As Dovigi explains the importance of that Toronto contract, he’s sitting in the boardroom of the company’s Toronto satellite office, in the chi-chi Yorkville neighbourhood. (GFL’s main headquarters is located in a much less glamorous Vaughan mid-rise, an hour’s drive to the north.) With its exposed brick and ductwork, the place could easily house an app developer. Except on this day, you could drive a garbage truck through it and not hit anyone, a reflection of GFL’s barebones structure. It has just 20 people working in its corporate head offices, says Dovigi. “We push all the money out into the field to the regional guys, who know their local markets better.”

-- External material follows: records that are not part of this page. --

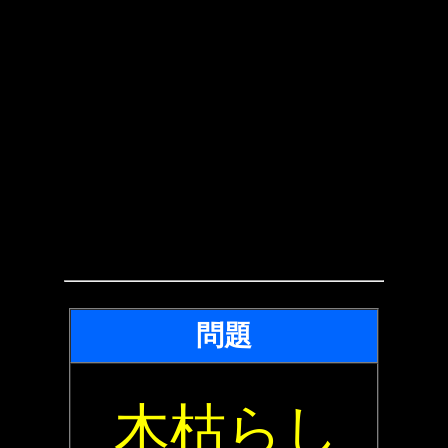
問題
木枯らし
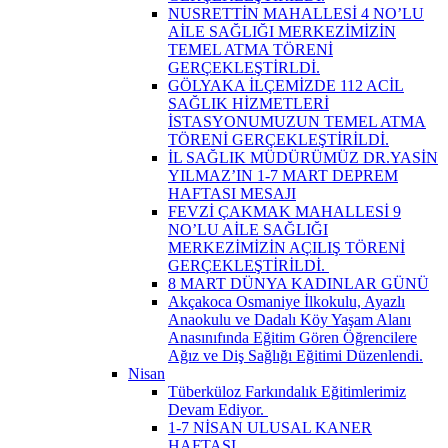
NUSRETTİN MAHALLESİ 4 NO’LU
AİLE SAĞLIĞI MERKEZİMİZİN
TEMEL ATMA TÖRENİ
GERÇEKLEŞTİRLDİ.
GÖLYAKA İLÇEMİZDE 112 ACİL
SAĞLIK HİZMETLERİ
İSTASYONUMUZUN TEMEL ATMA
TÖRENİ GERÇEKLEŞTİRİLDİ.
İL SAĞLIK MÜDÜRÜMÜZ DR.YASİN
YILMAZ’IN 1-7 MART DEPREM
HAFTASI MESAJI
FEVZİ ÇAKMAK MAHALLESİ 9
NO’LU AİLE SAĞLIĞI
MERKEZİMİZİN AÇILIŞ TÖRENİ
GERÇEKLEŞTİRİLDİ. ​
8 MART DÜNYA KADINLAR GÜNÜ
Akçakoca Osmaniye İlkokulu, Ayazlı
Anaokulu ve Dadalı Köy Yaşam Alanı
Anasınıfında Eğitim Gören Öğrencilere
Ağız ve Diş Sağlığı Eğitimi Düzenlendi.
Nisan
Tüberküloz Farkındalık Eğitimlerimiz
Devam Ediyor. ​
1-7 NİSAN ULUSAL KANER
HAFTASI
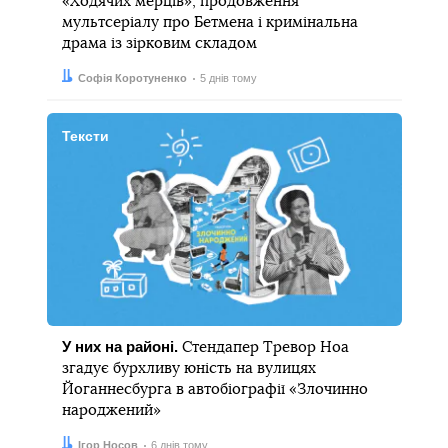
«Ходячих мерців», продовження
мультсеріалу про Бетмена і кримінальна
драма із зірковим складом
Автор:
Дата:
Софія Коротуненко
5 днів тому
Тексти
У них на районі.
Стендапер Тревор Ноа
згадує бурхливу юність на вулицях
Йоганнесбурга в автобіографії «Злочинно
народжений»
Автор:
Дата:
Ігор Носов
6 днів тому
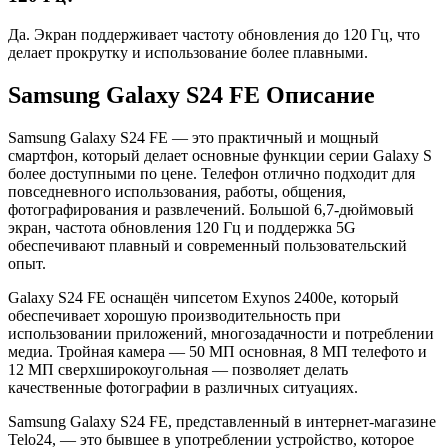
Да. Экран поддерживает частоту обновления до 120 Гц, что
делает прокрутку и использование более плавными.
Samsung Galaxy S24 FE Описание
Samsung Galaxy S24 FE
— это практичный и мощный
смартфон, который делает основные функции серии Galaxy S
более доступными по цене. Телефон отлично подходит для
повседневного использования, работы, общения,
фотографирования и развлечений. Большой 6,7-дюймовый
экран, частота обновления 120 Гц и поддержка 5G
обеспечивают плавный и современный пользовательский
опыт.
Galaxy S24 FE оснащён чипсетом
Exynos 2400e
, который
обеспечивает хорошую производительность при
использовании приложений, многозадачности и потреблении
медиа. Тройная камера — 50 МП основная, 8 МП телефото и
12 МП сверхширокоугольная — позволяет делать
качественные фотографии в различных ситуациях.
Samsung Galaxy S24 FE
, представленный в интернет-магазине
Telo24, — это бывшее в употреблении устройство, которое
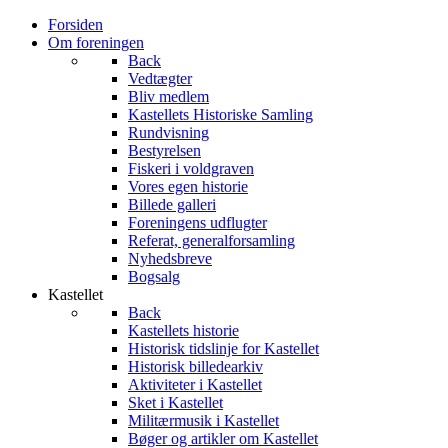
Forsiden
Om foreningen
Back
Vedtægter
Bliv medlem
Kastellets Historiske Samling
Rundvisning
Bestyrelsen
Fiskeri i voldgraven
Vores egen historie
Billede galleri
Foreningens udflugter
Referat, generalforsamling
Nyhedsbreve
Bogsalg
Kastellet
Back
Kastellets historie
Historisk tidslinje for Kastellet
Historisk billedearkiv
Aktiviteter i Kastellet
Sket i Kastellet
Militærmusik i Kastellet
Bøger og artikler om Kastellet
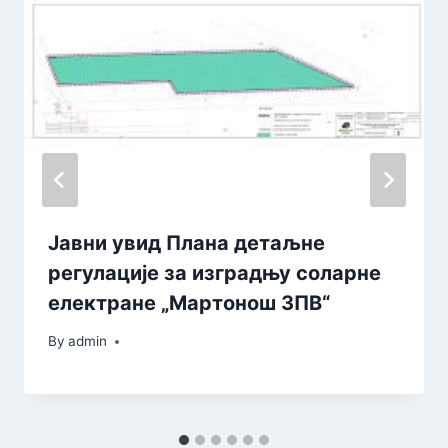
Јавни увид Плана детаљне
регулације за изградњу соларне
електране „Мартонош 3ПВ“
By
admin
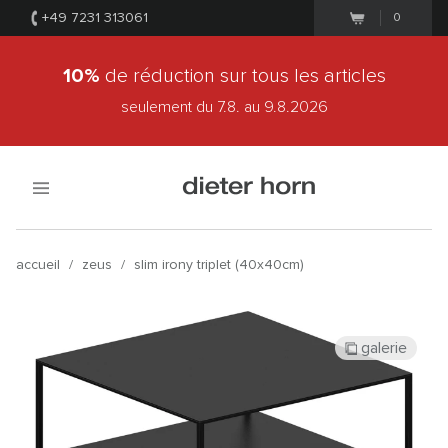
+49 7231 313061
0
10%
de réduction sur tous les articles
seulement du 7.8.
au 9.8.2026
accueil
/
zeus
/
slim irony triplet (40x40cm)
galerie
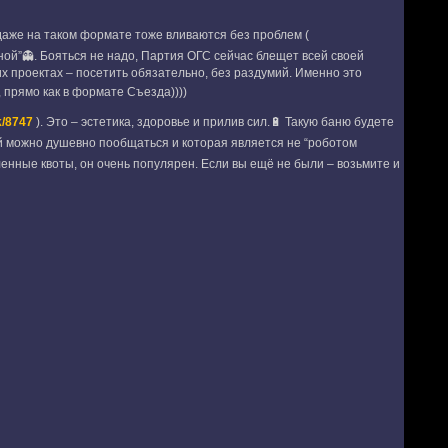
 даже на таком формате тоже вливаются без проблем (
вной”👻. Бояться не надо, Партия ОГС сейчас блещет всей своей
гих проектах – посетить обязательно, без раздумий. Именно это
 прямо как в формате Съезда))))
k/8747
). Это – эстетика, здоровье и прилив сил.🔋 Такую баню будете
й можно душевно пообщаться и которая является не “роботом
енные квоты, он очень популярен. Если вы ещё не были – возьмите и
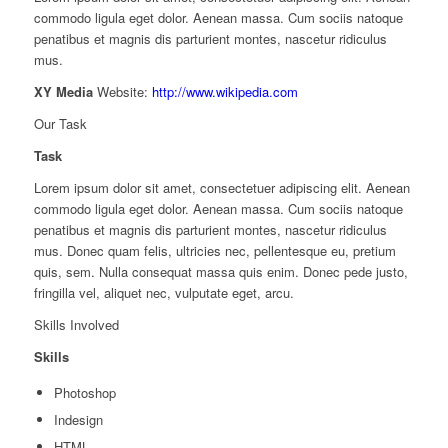
commodo ligula eget dolor. Aenean massa. Cum sociis natoque
penatibus et magnis dis parturient montes, nascetur ridiculus
mus.
XY Media
Website:
http://www.wikipedia.com
Our Task
Task
Lorem ipsum dolor sit amet, consectetuer adipiscing elit. Aenean
commodo ligula eget dolor. Aenean massa. Cum sociis natoque
penatibus et magnis dis parturient montes, nascetur ridiculus
mus. Donec quam felis, ultricies nec, pellentesque eu, pretium
quis, sem. Nulla consequat massa quis enim. Donec pede justo,
fringilla vel, aliquet nec, vulputate eget, arcu.
Skills Involved
Skills
Photoshop
Indesign
HTML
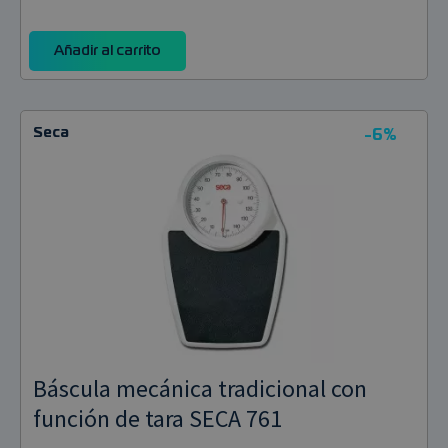
Añadir al carrito
Seca
-6%
Báscula mecánica tradicional con
función de tara SECA 761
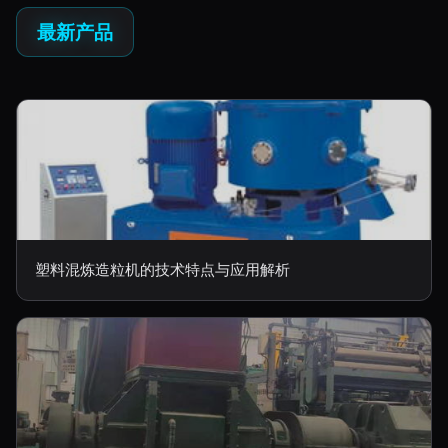
最新产品
塑料混炼造粒机的技术特点与应用解析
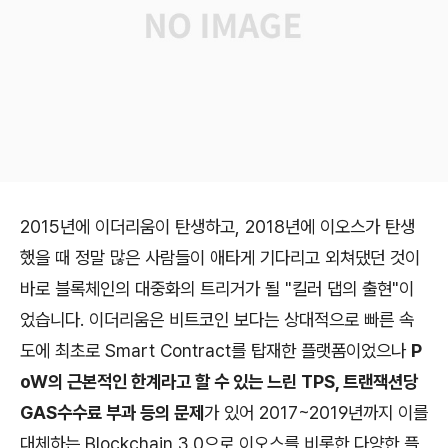
2015년에 이더리움이 탄생하고, 2018년에 이오스가 탄생
했을 때 정말 많은 사람들이 애타게 기다리고 외쳐댔던 것이
바로 블록체인의 대중화의 트리거가 될 "킬러 댑의 출현"이
었습니다. 이더리움은 비트코인 보다는 상대적으로 빠른 속
도에 최초로 Smart Contract를 탑재한 플랫폼이었으나
P
oW의 근본적인 한계라고 할 수 있는 느린 TPS, 트랜잭션당
GAS수수료 부과 등의 문제
가 있어 2017~2019년까지 이를
대체하는 Blockchain 3.0으로 이오스를 비롯한 다양한 플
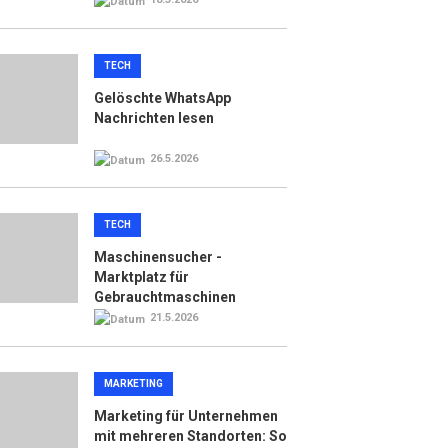
TECH
Gelöschte WhatsApp
Nachrichten lesen
26.5.2026
TECH
Maschinensucher -
Marktplatz für
Gebrauchtmaschinen
21.5.2026
MARKETING
Marketing für Unternehmen
mit mehreren Standorten: So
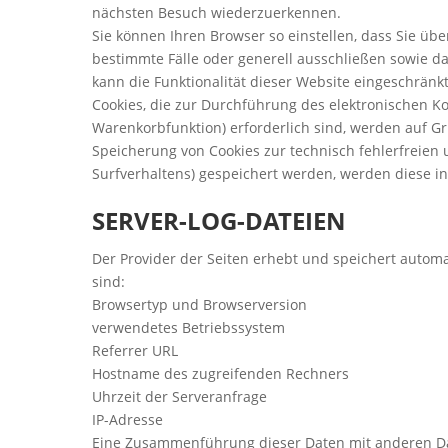
nächsten Besuch wiederzuerkennen.
Sie können Ihren Browser so einstellen, dass Sie üb
bestimmte Fälle oder generell ausschließen sowie da
kann die Funktionalität dieser Website eingeschränkt
Cookies, die zur Durchführung des elektronischen K
Warenkorbfunktion) erforderlich sind, werden auf Gru
Speicherung von Cookies zur technisch fehlerfreien u
Surfverhaltens) gespeichert werden, werden diese i
SERVER-LOG-DATEIEN
Der Provider der Seiten erhebt und speichert automa
sind:
Browsertyp und Browserversion
verwendetes Betriebssystem
Referrer URL
Hostname des zugreifenden Rechners
Uhrzeit der Serveranfrage
IP-Adresse
Eine Zusammenführung dieser Daten mit anderen Dat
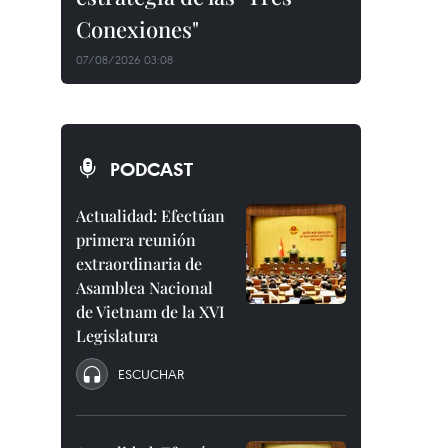
Conexiones"
07/08/2026 03:08
PODCAST
Actualidad: Efectúan
primera reunión
extraordinaria de
Asamblea Nacional
de Vietnam de la XVI
Legislatura
ESCUCHAR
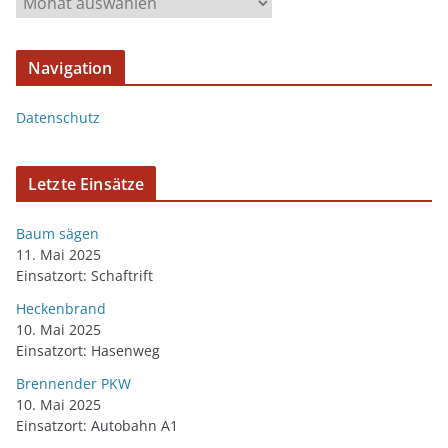
Navigation
Datenschutz
Letzte Einsätze
Baum sägen
11. Mai 2025
Einsatzort: Schaftrift
Heckenbrand
10. Mai 2025
Einsatzort: Hasenweg
Brennender PKW
10. Mai 2025
Einsatzort: Autobahn A1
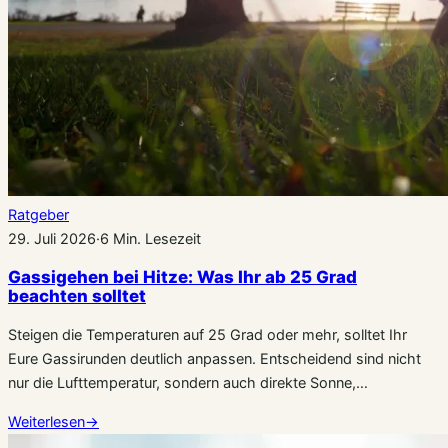
Ratgeber
29. Juli 2026
·
6 Min. Lesezeit
Gassigehen bei Hitze: Was Ihr ab 25 Grad
beachten solltet
Steigen die Temperaturen auf 25 Grad oder mehr, solltet Ihr
Eure Gassirunden deutlich anpassen. Entscheidend sind nicht
nur die Lufttemperatur, sondern auch direkte Sonne,…
Weiterlesen
→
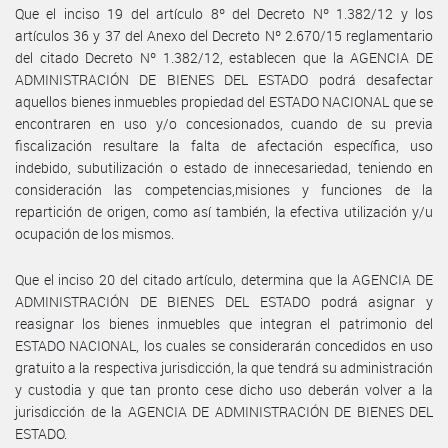
Que el inciso 19 del artículo 8º del Decreto Nº 1.382/12 y los
artículos 36 y 37 del Anexo del Decreto Nº 2.670/15 reglamentario
del citado Decreto Nº 1.382/12, establecen que la AGENCIA DE
ADMINISTRACIÓN DE BIENES DEL ESTADO podrá desafectar
aquellos bienes inmuebles propiedad del ESTADO NACIONAL que se
encontraren en uso y/o concesionados, cuando de su previa
fiscalización resultare la falta de afectación específica, uso
indebido, subutilización o estado de innecesariedad, teniendo en
consideración las competencias,misiones y funciones de la
repartición de origen, como así también, la efectiva utilización y/u
ocupación de los mismos.
Que el inciso 20 del citado artículo, determina que la AGENCIA DE
ADMINISTRACIÓN DE BIENES DEL ESTADO podrá asignar y
reasignar los bienes inmuebles que integran el patrimonio del
ESTADO NACIONAL, los cuales se considerarán concedidos en uso
gratuito a la respectiva jurisdicción, la que tendrá su administración
y custodia y que tan pronto cese dicho uso deberán volver a la
jurisdicción de la AGENCIA DE ADMINISTRACIÓN DE BIENES DEL
ESTADO.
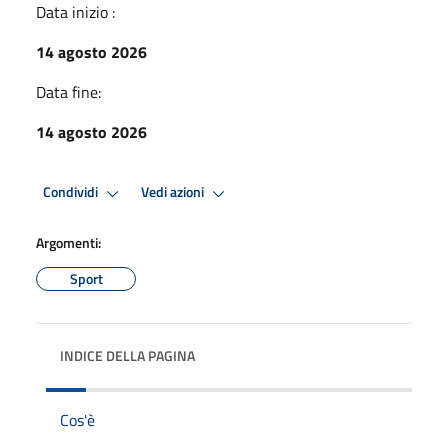
Data inizio :
14 agosto 2026
Data fine:
14 agosto 2026
Condividi
Vedi azioni
Argomenti:
Sport
INDICE DELLA PAGINA
Cos'è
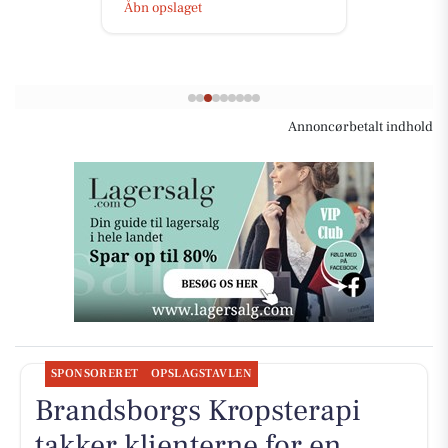
Åbn opslaget
Annoncørbetalt indhold
SPONSORERET
OPSLAGSTAVLEN
Brandsborgs Kropsterapi
takker klienterne for en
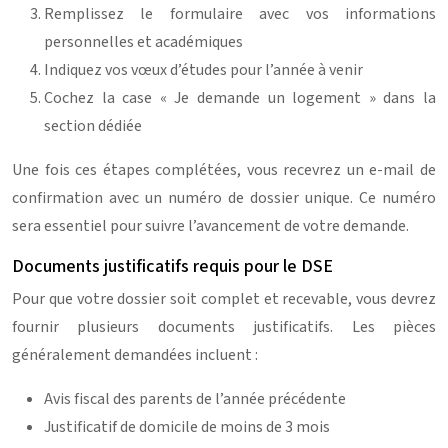
Remplissez le formulaire avec vos informations
personnelles et académiques
Indiquez vos vœux d’études pour l’année à venir
Cochez la case « Je demande un logement » dans la
section dédiée
Une fois ces étapes complétées, vous recevrez un e-mail de
confirmation avec un numéro de dossier unique. Ce numéro
sera essentiel pour suivre l’avancement de votre demande.
Documents justificatifs requis pour le DSE
Pour que votre dossier soit complet et recevable, vous devrez
fournir plusieurs documents justificatifs. Les pièces
généralement demandées incluent :
Avis fiscal des parents de l’année précédente
Justificatif de domicile de moins de 3 mois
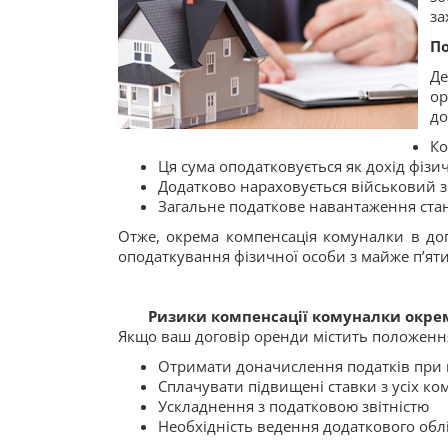
за
По
Де
ор
до
Ко
Ця сума оподатковується як дохід фізи
Додатково нараховується військовий з
Загальне податкове навантаження ста
Отже, окрема компенсація комуналки в до
оподаткування фізичної особи з майже п’я
Ризики компенсації комуналки окр
Якщо ваш договір оренди містить положення
Отримати доначислення податків при 
Сплачувати підвищені ставки з усіх ко
Ускладнення з податковою звітністю
Необхідність ведення додаткового обл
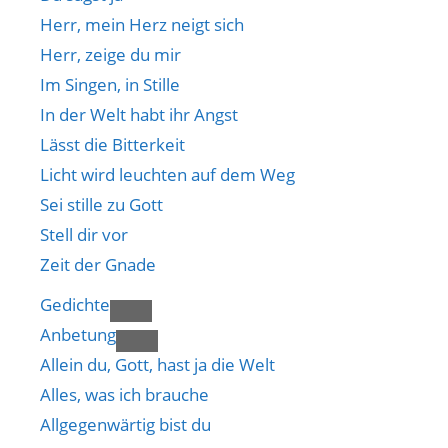
Herr, mein Herz neigt sich
Herr, zeige du mir
Im Singen, in Stille
In der Welt habt ihr Angst
Lässt die Bitterkeit
Licht wird leuchten auf dem Weg
Sei stille zu Gott
Stell dir vor
Zeit der Gnade
Gedichte
Anbetung
Allein du, Gott, hast ja die Welt
Alles, was ich brauche
Allgegenwärtig bist du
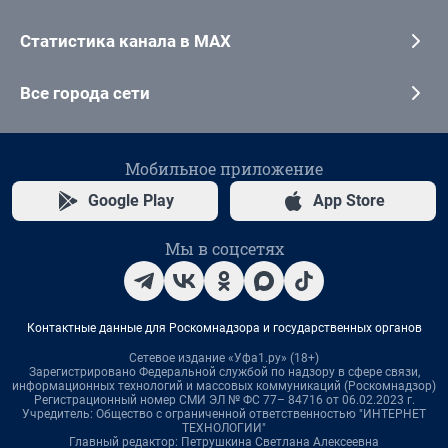
Статистика канала в MAX
Все города сети
Мобильное приложение
Google Play
App Store
Мы в соцсетях
Контактные данные для Роскомнадзора и государственных органов
Сетевое издание «Уфа1.ру» (18+)
Зарегистрировано Федеральной службой по надзору в сфере связи,
информационных технологий и массовых коммуникаций (Роскомнадзор)
Регистрационный номер СМИ ЭЛ № ФС 77– 84716 от 06.02.2023 г.
Учредитель: Общество с ограниченной ответственностью "ИНТЕРНЕТ
ТЕХНОЛОГИИ"
Главный редактор: Петрушкина Светлана Алексеевна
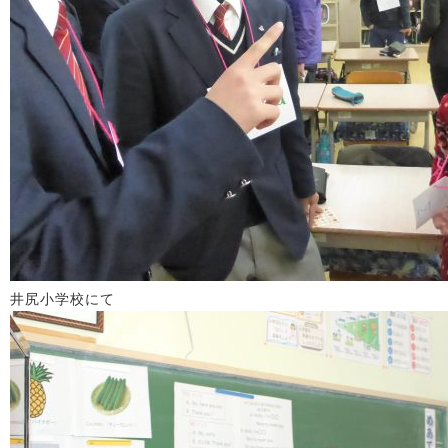
井尻小学校にて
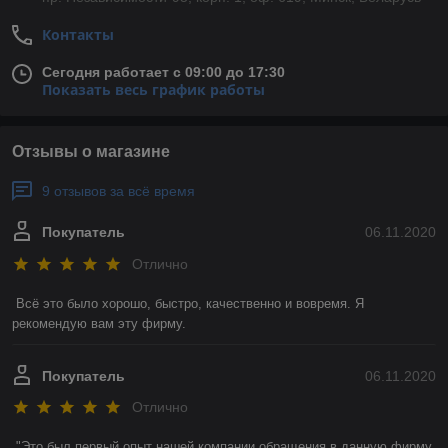
Контакты
Сегодня работает с 09:00 до 17:30
Показать весь график работы
Отзывы о магазине
9 отзывов за всё время
Покупатель
06.11.2020
Отлично
Всё это было хорошо, быстро, качественно и вовремя. Я 
рекомендую вам эту фирму. 
Покупатель
06.11.2020
Отлично
"Это был первый опыт нашей компании обращения в данную фирму. 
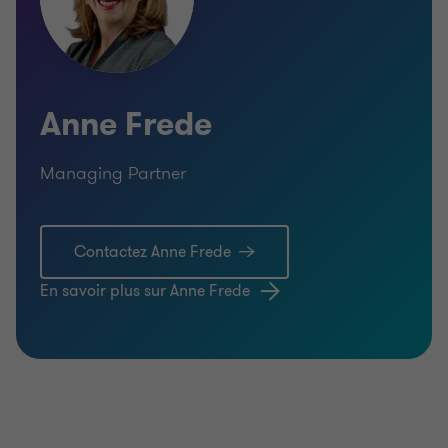
Anne Frede
Managing Partner
Contactez Anne Frede
En savoir plus sur Anne Frede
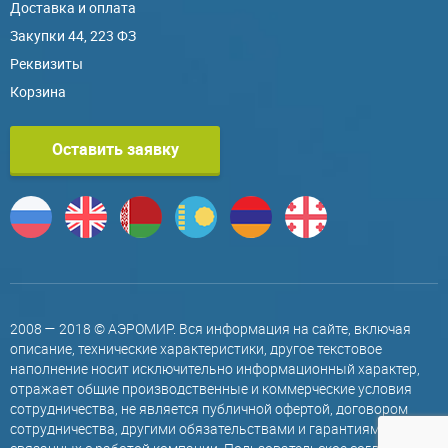
Доставка и оплата
Закупки 44, 223 ФЗ
Реквизиты
Корзина
Оставить заявку
2008 — 2018 © АЭРОМИР. Вся информация на сайте, включая
описание, технические характеристики, другое текстовое
наполнение носит исключительно информационный характер,
отражает общие производственные и коммерческие условия
сотрудничества, не является публичной офертой, договором
сотрудничества, другими обязательствами и гарантиями,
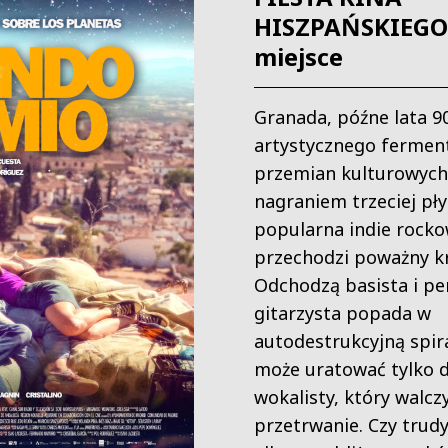
HISZPAŃSKIEGO 
miejsce
Granada, późne lata 90
artystycznego ferment
przemian kulturowych
nagraniem trzeciej pły
popularna indie rocko
przechodzi poważny kr
Odchodzą basista i per
gitarzysta popada w
autodestrukcyjną spira
może uratować tylko 
wokalisty, który walcz
przetrwanie. Czy trud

Those who have watched Dovigi’s rise know his willingness to leap into the trenches is what sets him apart. “He’s the smartest entrepreneur I’ve ever seen, and I’ve seen a lot of them,” says Ted Manziaris, who grew Turtle Island Recycling into a significant player before selling to GFL. Manziaris still handles some customer accounts for Dovigi, who calls him GFL’s other CEO—“chief entertainment officer.” Manziaris says Dovigi caught his eye when he stole away a waste collection contract for a Toronto furniture business. “That had never happened before—no one outworks me,” he says. “I got scared and realized I couldn’t beat him, so I joined him.”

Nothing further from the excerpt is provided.